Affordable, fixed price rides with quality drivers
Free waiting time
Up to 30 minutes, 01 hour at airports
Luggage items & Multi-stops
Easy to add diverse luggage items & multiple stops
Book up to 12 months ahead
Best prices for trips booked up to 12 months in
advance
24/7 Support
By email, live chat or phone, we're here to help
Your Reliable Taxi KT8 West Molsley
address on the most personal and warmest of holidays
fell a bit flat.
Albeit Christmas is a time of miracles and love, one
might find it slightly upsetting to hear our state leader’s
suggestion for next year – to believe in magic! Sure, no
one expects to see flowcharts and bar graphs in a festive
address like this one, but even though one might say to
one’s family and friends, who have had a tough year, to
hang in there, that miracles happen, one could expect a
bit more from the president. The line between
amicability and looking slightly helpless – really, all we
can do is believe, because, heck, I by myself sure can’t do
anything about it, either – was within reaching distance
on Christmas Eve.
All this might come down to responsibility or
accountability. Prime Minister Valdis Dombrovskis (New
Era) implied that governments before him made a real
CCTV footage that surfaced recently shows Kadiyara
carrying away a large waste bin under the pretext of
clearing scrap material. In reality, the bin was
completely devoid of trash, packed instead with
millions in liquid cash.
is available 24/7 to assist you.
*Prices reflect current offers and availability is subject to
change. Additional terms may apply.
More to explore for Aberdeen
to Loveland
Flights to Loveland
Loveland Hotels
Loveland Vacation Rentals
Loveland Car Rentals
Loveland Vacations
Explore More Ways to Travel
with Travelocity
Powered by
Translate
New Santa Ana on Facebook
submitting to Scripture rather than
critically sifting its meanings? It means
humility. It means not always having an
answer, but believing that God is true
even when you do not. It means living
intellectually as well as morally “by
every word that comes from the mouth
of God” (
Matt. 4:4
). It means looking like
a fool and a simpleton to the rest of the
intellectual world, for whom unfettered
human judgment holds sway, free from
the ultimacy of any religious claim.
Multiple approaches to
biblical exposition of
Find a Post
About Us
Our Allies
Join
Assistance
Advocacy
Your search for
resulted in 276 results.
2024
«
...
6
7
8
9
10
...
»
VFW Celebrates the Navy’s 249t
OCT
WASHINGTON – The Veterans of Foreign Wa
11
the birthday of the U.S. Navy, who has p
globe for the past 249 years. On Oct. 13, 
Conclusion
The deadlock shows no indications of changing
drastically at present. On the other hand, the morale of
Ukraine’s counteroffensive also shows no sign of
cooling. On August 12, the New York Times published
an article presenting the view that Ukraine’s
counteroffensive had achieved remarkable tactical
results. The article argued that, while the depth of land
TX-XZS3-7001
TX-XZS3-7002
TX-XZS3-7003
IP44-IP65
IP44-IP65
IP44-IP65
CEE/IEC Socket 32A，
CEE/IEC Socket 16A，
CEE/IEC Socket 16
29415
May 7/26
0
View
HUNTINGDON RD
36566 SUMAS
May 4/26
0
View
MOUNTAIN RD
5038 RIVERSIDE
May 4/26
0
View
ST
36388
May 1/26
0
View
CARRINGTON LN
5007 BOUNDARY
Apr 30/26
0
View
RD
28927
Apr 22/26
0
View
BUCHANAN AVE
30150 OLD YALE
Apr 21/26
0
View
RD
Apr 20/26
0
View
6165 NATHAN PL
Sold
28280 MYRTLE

***

Problem -
Only those lines of the entries above that run from the line containing "CCTV footage that" to the line containing "CARRINGTON LN", both included, should be transcribed exactly.

Result of this task -
CCTV footage that surfaced recently shows Kadiyara
carrying away a large waste bin under the pretext of
clearing scrap material. In reality, the bin was
completely devoid of trash, packed instead with
millions in liquid cash.
is available 24/7 to assist you.
*Prices reflect current offers and availability is subject to
change. Additional terms may apply.
More to explore for Aberdeen
to Loveland
Flights to Loveland
Loveland Hotels
Loveland Vacation Rentals
Loveland Car Rentals
Loveland Vacations
Explore More Ways to Travel
with Travelocity
Powered by
Translate
New Santa Ana on Facebook
submitting to Scripture rather than
critically sifting its meanings? It means
humility. It means not always having an
answer, but believing that God is true
even when you do not. It means living
intellectually as well as morally “by
every word that comes from the mouth
of God” (
Matt. 4:4
). It means looking like
a fool and a simpleton to the rest of the
intellectual world, for whom unfettered
human judgment holds sway, free from
the ultimacy of any religious claim.
Multiple approaches to
biblical exposition of
Find a Post
About Us
Our Allies
Join
Assistance
Advocacy
Your search for
resulted in 276 results.
2024
«
...
6
7
8
9
10
...
»
VFW Celebrates the Navy’s 249t
OCT
WASHINGTON – The Veterans of Foreign Wa
11
the birthday of the U.S. Navy, who has p
globe for the past 249 years. On Oct. 13, 
Conclusion
The deadlock shows no indications of changing
drastically at present. On the other hand, the morale of
Ukraine’s counteroffensive also shows no sign of
cooling. On August 12, the New York Times published
an article presenting the view that Ukraine’s
counteroffensive had achieved remarkable tactical
results. The article argued that, while the depth of land
TX-XZS3-7001
TX-XZS3-7002
TX-XZS3-7003
IP44-IP65
IP44-IP65
IP44-IP65
CEE/IEC Socket 32A，
CEE/IEC Socket 16A，
CEE/IEC Socket 16
29415
May 7/26
0
View
HUNTINGDON RD
36566 SUMAS
May 4/26
0
View
MOUNTAIN RD
5038 RIVERSIDE
May 4/26
0
View
ST
36388
May 1/26
0
View
CARRINGTON LN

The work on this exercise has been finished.